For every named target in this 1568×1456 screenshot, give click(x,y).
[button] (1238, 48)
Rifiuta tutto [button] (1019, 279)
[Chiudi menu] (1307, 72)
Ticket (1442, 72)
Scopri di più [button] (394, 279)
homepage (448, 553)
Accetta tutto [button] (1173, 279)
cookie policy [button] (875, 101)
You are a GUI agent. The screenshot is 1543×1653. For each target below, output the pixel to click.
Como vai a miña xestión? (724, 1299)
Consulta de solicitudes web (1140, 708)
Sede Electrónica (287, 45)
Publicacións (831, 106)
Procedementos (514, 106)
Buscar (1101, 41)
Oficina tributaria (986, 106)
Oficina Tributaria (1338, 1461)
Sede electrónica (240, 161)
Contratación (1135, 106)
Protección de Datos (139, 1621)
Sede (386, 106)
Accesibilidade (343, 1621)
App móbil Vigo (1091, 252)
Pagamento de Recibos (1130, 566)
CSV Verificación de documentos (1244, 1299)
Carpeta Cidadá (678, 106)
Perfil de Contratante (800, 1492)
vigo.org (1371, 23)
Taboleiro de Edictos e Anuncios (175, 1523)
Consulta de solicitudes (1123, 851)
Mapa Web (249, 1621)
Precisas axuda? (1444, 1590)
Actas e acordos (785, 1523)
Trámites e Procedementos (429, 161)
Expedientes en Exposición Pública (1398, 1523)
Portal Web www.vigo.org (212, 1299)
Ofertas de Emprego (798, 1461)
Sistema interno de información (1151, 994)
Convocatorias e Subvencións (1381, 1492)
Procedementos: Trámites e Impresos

==========

* PROBLEM TO SOLVE: Go through the listing above and return each line where the word "Trámites" occurs.

* ANSWER SECTION:
Trámites e Procedementos (429, 161)
Procedementos: Trámites e Impresos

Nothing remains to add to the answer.